I’m a mastering engineer. www.magicgardenmastering.com . We use Acoustic Zen balanced cabling, highly modified Cary 211 FE tube amps, Bricasti M1 SE DAs and Joachim Gerhard’s Allegra speakers. TORUS balanced power comes 220 from the street. The room is excellent, and you would love to hear it.

For 15 years the pre amp/router was a Crane Song Avocet. I paid around $1800 for it.

Recently decided to try a couple of audiophile products in the pre amp stage and was shocked and saddened how bad they were. Yes, the studio designed Avocet has a relay click for each 1db step, and yes it has a rack mounted 2U body with a corded remote, but it’s clear folks are really getting taken to the cleaners on pre amps. The older and highly regarded Boulder 1010 (used price $5500), was just terrible, truly terrible. The new and fully broken in BAT vk-43SE (demo price $7500) was much better, but still had a cloudy tone as compared to the class A Avocet. Not sure if that’s the cap or the transformer, but it made everything less clear and more generic, more distant from the music.

That’s all. Happy listening.
128x128brianlucey
Brian,

in regards to remastering, can't some remastering The sound of a recording that had been previously mastered in a terrible way? Take, for example, the remastered version of Rush's vapor trails recording.   All of a sudden there were layers of sound uncovered from that recording that were on here a ball in the original muddy release. 

 And what made Bob Ludwig so good at what he did? 

Remastering can be great, sure. It’s a mixed bag. Generally the place to being with any remastering is to figure out WHO initiated it, and WHO oversaw the process creatively and WHY was it done at all? Intentions and persons matter. Some of Bob's work is excellent.  He is the granddaddy of mastering along with Bernie Grundman in LA.  

All work is approved by the artist, or label, or someone ... so factor that in always. When a record sounds great, everyone did their job well.
Brian,

You had mentioned previously that the recording artist and the producer have a strong influence on the mastering step, correct? If so, do you find that this influence at thimes compromised the end product in terms of dynamics, soundstaging, etc...? Going along that train of thought, do you have certain examples of your work where you feel that this influence didn’t deter you from creating the most natural, life like reproduction of the music that was heard during the recording process?

Perhaps these are silly questions because you may say that every one of your works is the best possible music that could have been created (which may be your answer). I’m not sure if you have some projects that you felt that the music and sound came across with in a way that audiophiles seems to think of as the most transparent and lifelike.

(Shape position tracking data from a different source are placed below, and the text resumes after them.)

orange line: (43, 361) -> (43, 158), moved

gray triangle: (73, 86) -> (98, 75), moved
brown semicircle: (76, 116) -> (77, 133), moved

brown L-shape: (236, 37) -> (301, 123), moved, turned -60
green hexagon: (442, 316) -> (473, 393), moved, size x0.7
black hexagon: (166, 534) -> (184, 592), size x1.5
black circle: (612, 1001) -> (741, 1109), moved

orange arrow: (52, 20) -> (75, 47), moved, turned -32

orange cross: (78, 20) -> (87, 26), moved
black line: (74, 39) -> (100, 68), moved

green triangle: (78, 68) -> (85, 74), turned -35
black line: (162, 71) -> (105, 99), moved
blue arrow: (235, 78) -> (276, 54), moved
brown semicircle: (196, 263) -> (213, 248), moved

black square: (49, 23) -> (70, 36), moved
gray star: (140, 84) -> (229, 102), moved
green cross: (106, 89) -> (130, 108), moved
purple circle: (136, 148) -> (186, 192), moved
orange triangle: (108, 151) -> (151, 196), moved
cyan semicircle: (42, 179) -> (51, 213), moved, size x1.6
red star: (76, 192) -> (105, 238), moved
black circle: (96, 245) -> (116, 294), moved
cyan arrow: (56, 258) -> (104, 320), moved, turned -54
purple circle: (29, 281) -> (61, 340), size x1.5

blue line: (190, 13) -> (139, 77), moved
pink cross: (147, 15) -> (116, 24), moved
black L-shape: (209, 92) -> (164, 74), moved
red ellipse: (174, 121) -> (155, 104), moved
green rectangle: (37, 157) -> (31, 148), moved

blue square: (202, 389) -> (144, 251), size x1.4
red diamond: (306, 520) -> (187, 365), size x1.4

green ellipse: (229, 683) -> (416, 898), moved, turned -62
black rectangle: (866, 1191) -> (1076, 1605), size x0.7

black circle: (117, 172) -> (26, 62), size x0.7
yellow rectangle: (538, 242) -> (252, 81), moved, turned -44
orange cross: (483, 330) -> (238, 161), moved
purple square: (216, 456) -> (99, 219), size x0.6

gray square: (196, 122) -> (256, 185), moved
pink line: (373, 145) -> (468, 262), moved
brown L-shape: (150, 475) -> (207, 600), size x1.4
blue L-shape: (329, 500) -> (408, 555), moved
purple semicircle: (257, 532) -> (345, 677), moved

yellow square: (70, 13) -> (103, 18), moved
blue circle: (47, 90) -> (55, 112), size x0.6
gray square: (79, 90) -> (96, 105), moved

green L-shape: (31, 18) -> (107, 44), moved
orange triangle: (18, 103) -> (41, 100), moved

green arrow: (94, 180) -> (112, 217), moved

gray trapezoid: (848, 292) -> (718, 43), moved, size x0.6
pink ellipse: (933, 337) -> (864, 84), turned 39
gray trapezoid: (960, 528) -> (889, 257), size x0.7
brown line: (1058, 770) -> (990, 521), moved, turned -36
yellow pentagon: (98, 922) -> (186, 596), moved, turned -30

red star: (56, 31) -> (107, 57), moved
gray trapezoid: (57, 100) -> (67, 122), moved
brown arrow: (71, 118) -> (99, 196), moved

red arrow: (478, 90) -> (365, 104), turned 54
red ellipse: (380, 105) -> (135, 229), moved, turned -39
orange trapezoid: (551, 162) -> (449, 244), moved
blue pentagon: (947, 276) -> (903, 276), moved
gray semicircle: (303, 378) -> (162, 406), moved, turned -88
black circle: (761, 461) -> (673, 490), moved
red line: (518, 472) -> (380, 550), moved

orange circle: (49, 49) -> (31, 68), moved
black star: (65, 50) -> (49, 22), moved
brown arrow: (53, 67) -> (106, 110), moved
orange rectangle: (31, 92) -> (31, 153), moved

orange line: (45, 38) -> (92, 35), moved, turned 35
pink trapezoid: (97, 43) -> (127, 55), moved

Cheers. Thanks for taking your time to contribute here.
FYI: I'm not a scattered, aliterate writer  - based on my posts above. It's just that voice to text while I'm driving sometimes isn't all that accurate. 
no worries @simao i didn't notice.  Again, no fear of perfectionism around me, we are communicating here not posturing to be the smartest person in the room

@brhatten I'm not sure how to respond to "most natural, life like reproduction of the music that was heard during the recording process?"  Recordings in the modern world, like aways truly, are distorted and mangled and manipulated on purpose as part of the presentation.  It's an ongoing sculpture of intentional distortions and non life like filtering.  The aim of music is not the live event.  Even live recordings will never and CAN NEVER measure up to the live event.  That is a mythical unicorn that takes up too make people's time as a criteria.

Similarly I'm confused by "compromised the end product in terms of dynamics, soundstaging"  

The recording process does not end at mixing.  Everything that comes to me comes out better in terms of musicality, punch, artistic statement, clarity, soundstage, freq balance, ability to connect, etc.  Now does that mean that it has more DR? Usually no, does not. 

So if DR is your main criteria, on an island, then you will be disappointed.   Yet my argument would be that LOWER DR sounds like MORE DR when it's done correctly. 

I can get into that more if you like but if you are looking for DR at 10db or greater, I do hundreds of records a year and can't point you toward one of those.  I would say the same is true of most MEs working today.